I suppose hoping that Apple improves its iDisk performance or makes it smarter would be nice, but is there any possibility that a future version of DevonThink will have a different structure that is more iDisk friendly? I recognize that I don’t really know what I am asking for here, even if I do consider myself pretty tech savvy. So forgive me if that is an outrageous request.

I have about come to the conclusion that I can’t store the database on my iDisk and will just have to keep it on my HDD with a backup ever 24 hours rather than a “continuous” backup like I am currently trying to implement.

Cameron Graber

I had mentioned two of several reasons why I wouldn’t use iDisk for backup of database files.

Annard, fortunately, mentioned the one which is even more critical than the ones I had mentioned (iDisk is too dumb, and too slow). The ultimately critical shortcoming of iDisk is Apple’s flaky implementation of WebDav — the risk of data corruption is too high to be acceptable.

Although I use Time Machine, I work on a laptop and am often not connected to my Time Machine backup drive. I never depend on a scheduled backup if I’ve done important modifications to a database. That’s why I use, and recommend, Backup Archive. When I break for lunch or dinner after making significant changes to a database, I start Backup Archive. When I come back to the computer, I know that I’ve got current internal and external backups, and the database has been verified and optimized.

Thank you again for your reply. I am trying to move the database off of my iDisk now and will just keep it on my HDD only (cloned daily). However, I am having trouble moving it. Every time I try to move it off of the iDisk, I get the following error:

“You cannot copy cg pc.dtBase2 to the destination because its name is the same as the name of an item on the destination, except for the case of some characters.”

I have tried numerous locations on my HDD, and I have also tried to move it to an attached HDD, but I receive the same message each time. It does not matter where I try to move the file, I get the message. I am quite certain that I do not have the same file name littered in all of these various locations. Can you offer any suggestions for what the problem might be? Note that I cannot move the 1.5.4 database off of my iDisk either - I get the same message.

Thank you,
Cameron Graber

Cameron, I’m clueless as to the cause and nature of the problem. Probably Annard or others could comment.

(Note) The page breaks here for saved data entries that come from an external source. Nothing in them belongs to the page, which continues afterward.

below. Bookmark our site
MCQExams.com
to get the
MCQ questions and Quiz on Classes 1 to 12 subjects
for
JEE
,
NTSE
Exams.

However, if you cannot move the database (caution: never try to move a database while it is open, or when it hasn’t completed synchronization from changes made on another computer), there’s a simple “brute force” workaround.

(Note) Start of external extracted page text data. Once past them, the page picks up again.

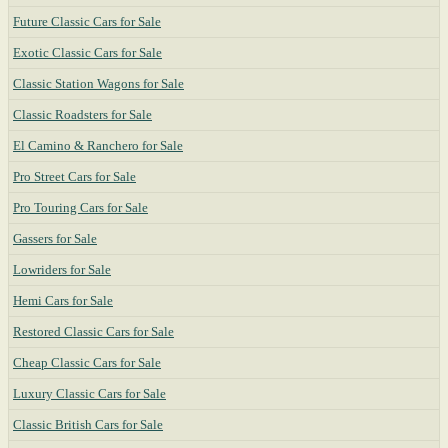
Future Classic Cars for Sale
Exotic Classic Cars for Sale
Classic Station Wagons for Sale
Classic Roadsters for Sale
El Camino & Ranchero for Sale
Pro Street Cars for Sale
Pro Touring Cars for Sale
Gassers for Sale
Lowriders for Sale
Hemi Cars for Sale
Restored Classic Cars for Sale
Cheap Classic Cars for Sale
Luxury Classic Cars for Sale
Classic British Cars for Sale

In the top level (Split view), select ALL the content of the database, then choose File > Export > Files & Folders. Create a new folder (e.g., in Desktop or Documents) to hold the exported content. When the export is complete, examine the Log for any files that failed the export, and save the Log as a text file if there were failures.

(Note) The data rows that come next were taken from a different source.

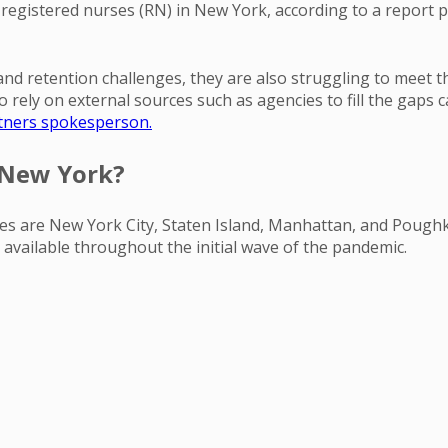
 registered nurses (RN) in New York, according to a report
nd retention challenges, they are also struggling to meet 
ely on external sources such as agencies to fill the gaps cau
artners spokesperson.
 New York?
urses are New York City, Staten Island, Manhattan, and Pough
 available throughout the initial wave of the pandemic.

Now, in DEVONthink Pro/Office 2, create and save a new, empty database. Press File > Import > Files & Folders and select ALL the contents of the folder holding the previously exported material. When the import is complete, examine the Log, and save the Log as a text file if it identified files that were reported as failing the import.

Slightly off-topic, but thanks to all for this discussion. It answered a question I’d been pondering, but hadn’t gotten around to posting. Gotta love the DT forums.

Every backup application that is package-aware will not upload the whole database again as the database is basically a folder ‘disguised’ as a file. Time Machine correctly does not add the database over and over again to the backup but only the changes.